◆ Task
When you copy the entries, keep every word exactly as it is and drop the images.

* * * * * * * * *

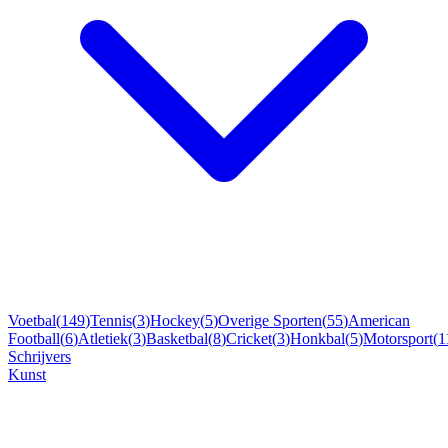
Voetbal
(
149
)
Tennis
(
3
)
Hockey
(
5
)
Overige Sporten
(
55
)
American
Football
(
6
)
Atletiek
(
3
)
Basketbal
(
8
)
Cricket
(
3
)
Honkbal
(
5
)
Motorsport
(
1
Schrijvers
Kunst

* * * * * * * * *

◆ Result for this exercise
Voetbal
(
149
)
Tennis
(
3
)
Hockey
(
5
)
Overige Sporten
(
55
)
American
Football
(
6
)
Atletiek
(
3
)
Basketbal
(
8
)
Cricket
(
3
)
Honkbal
(
5
)
Motorsport
(
1
Schrijvers
Kunst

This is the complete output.